Records >>
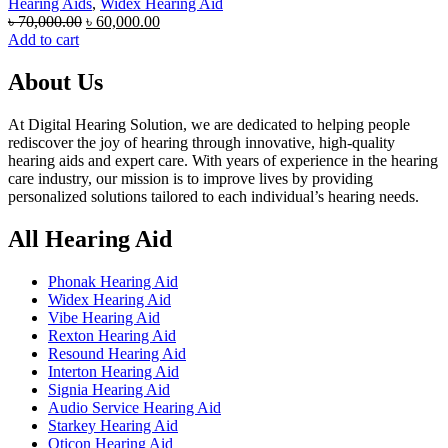
Hearing Aids
,
Widex Hearing Aid
Original
Current
৳
70,000.00
৳
60,000.00
price
price
Add to cart
was:
is:
৳ 70,000.00.
৳ 60,000.00.
About Us
At Digital Hearing Solution, we are dedicated to helping people
rediscover the joy of hearing through innovative, high-quality
hearing aids and expert care. With years of experience in the hearing
care industry, our mission is to improve lives by providing
personalized solutions tailored to each individual’s hearing needs.
All Hearing Aid
Phonak Hearing Aid
Widex Hearing Aid
Vibe Hearing Aid
Rexton Hearing Aid
Resound Hearing Aid
Interton Hearing Aid
Signia Hearing Aid
Audio Service Hearing Aid
Starkey Hearing Aid
Oticon Hearing Aid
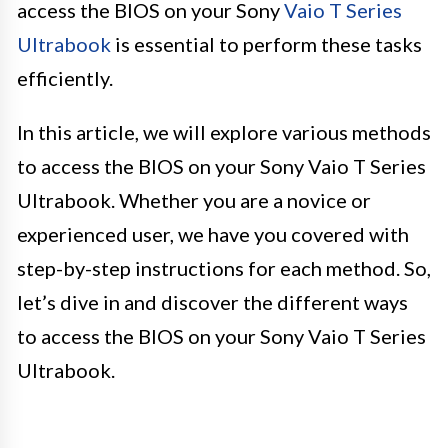
access the BIOS on your Sony
Vaio T Series
Ultrabook
is essential to perform these tasks
efficiently.
In this article, we will explore various methods
to access the BIOS on your Sony Vaio T Series
Ultrabook. Whether you are a novice or
experienced user, we have you covered with
step-by-step instructions for each method. So,
let’s dive in and discover the different ways
to access the BIOS on your Sony Vaio T Series
Ultrabook.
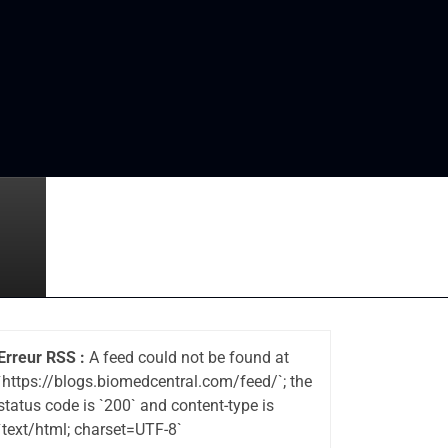
Erreur RSS :
A feed could not be found at
`https://blogs.biomedcentral.com/feed/`; the
status code is `200` and content-type is
`text/html; charset=UTF-8`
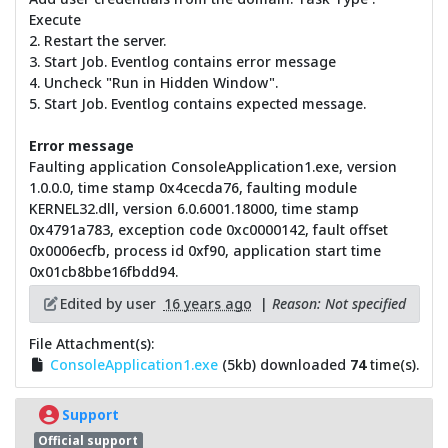
Execute
2. Restart the server.
3. Start Job. Eventlog contains error message
4. Uncheck "Run in Hidden Window".
5. Start Job. Eventlog contains expected message.
Error message
Faulting application ConsoleApplication1.exe, version
1.0.0.0, time stamp 0x4cecda76, faulting module
KERNEL32.dll, version 6.0.6001.18000, time stamp
0x4791a783, exception code 0xc0000142, fault offset
0x0006ecfb, process id 0xf90, application start time
0x01cb8bbe16fbdd94.
Edited by user
16 years ago
|
Reason: Not specified
File Attachment(s):
ConsoleApplication1.exe
(5kb) downloaded
74
time(s).
Support
Official support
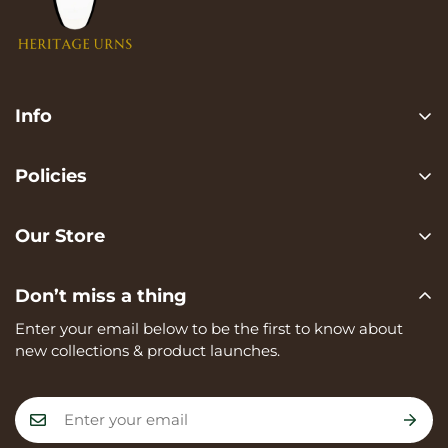
Info
Search
Policies
FAQ
Privacy Policy
Contact us
Our Store
Terms of services
Heritage Urns is a trading name of RVK Enterprises Ltd,
Shipping Policy
Don’t miss a thing
registered in England and Wales, Company Number:
Refund Policy
15273374, registered at Unit A, 82 James Carter Road,
Enter your email below to be the first to know about
Mildenhall, IP28 7DE
new collections & product launches.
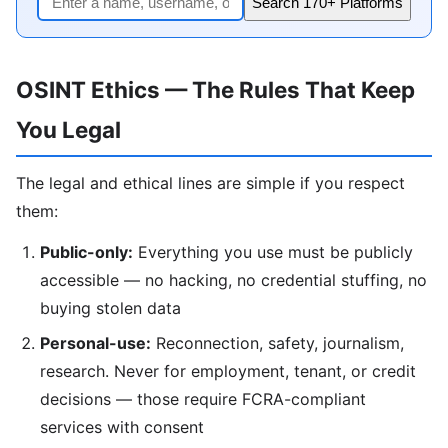
Search 170+ Platforms
OSINT Ethics — The Rules That Keep
You Legal
The legal and ethical lines are simple if you respect
them:
Public-only:
Everything you use must be publicly
accessible — no hacking, no credential stuffing, no
buying stolen data
Personal-use:
Reconnection, safety, journalism,
research. Never for employment, tenant, or credit
decisions — those require FCRA-compliant
services with consent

Task prompt >> Omit the pictures, then quote the rest of the material above exactly.

Solution to this task >>
Hearing Aids
,
Widex Hearing Aid
Original
Current
৳
70,000.00
৳
60,000.00
price
price
Add to cart
was:
is:
৳ 70,000.00.
৳ 60,000.00.
About Us
At Digital Hearing Solution, we are dedicated to helping people
rediscover the joy of hearing through innovative, high-quality
hearing aids and expert care. With years of experience in the hearing
care industry, our mission is to improve lives by providing
personalized solutions tailored to each individual’s hearing needs.
All Hearing Aid
Phonak Hearing Aid
Widex Hearing Aid
Vibe Hearing Aid
Rexton Hearing Aid
Resound Hearing Aid
Interton Hearing Aid
Signia Hearing Aid
Audio Service Hearing Aid
Starkey Hearing Aid
Oticon Hearing Aid
access the BIOS on your Sony
Vaio T Series
Ultrabook
is essential to perform these tasks
efficiently.
In this article, we will explore various methods
to access the BIOS on your Sony Vaio T Series
Ultrabook. Whether you are a novice or
experienced user, we have you covered with
step-by-step instructions for each method. So,
let’s dive in and discover the different ways
to access the BIOS on your Sony Vaio T Series
Ultrabook.
Erreur RSS :
A feed could not be found at
`https://blogs.biomedcentral.com/feed/`; the
status code is `200` and content-type is
`text/html; charset=UTF-8`
Execute
2. Restart the server.
3. Start Job. Eventlog contains error message
4. Uncheck "Run in Hidden Window".
5. Start Job. Eventlog contains expected message.
Error message
Faulting application ConsoleApplication1.exe, version
1.0.0.0, time stamp 0x4cecda76, faulting module
KERNEL32.dll, version 6.0.6001.18000, time stamp
0x4791a783, exception code 0xc0000142, fault offset
0x0006ecfb, process id 0xf90, application start time
0x01cb8bbe16fbdd94.
Edited by user
16 years ago
|
Reason: Not specified
File Attachment(s):
ConsoleApplication1.exe
(5kb) downloaded
74
time(s).
Support
Official support
Info
Search
Policies
FAQ
Privacy Policy
Contact us
Our Store
Terms of services
Heritage Urns is a trading name of RVK Enterprises Ltd,
Shipping Policy
Don’t miss a thing
registered in England and Wales, Company Number:
Refund Policy
15273374, registered at Unit A, 82 James Carter Road,
Enter your email below to be the first to know about
Mildenhall, IP28 7DE
new collections & product launches.
Search 170+ Platforms
OSINT Ethics — The Rules That Keep
You Legal
The legal and ethical lines are simple if you respect
them:
Public-only:
Everything you use must be publicly
accessible — no hacking, no credential stuffing, no
buying stolen data
Personal-use:
Reconnection, safety, journalism,
research. Never for employment, tenant, or credit
decisions — those require FCRA-compliant
services with consent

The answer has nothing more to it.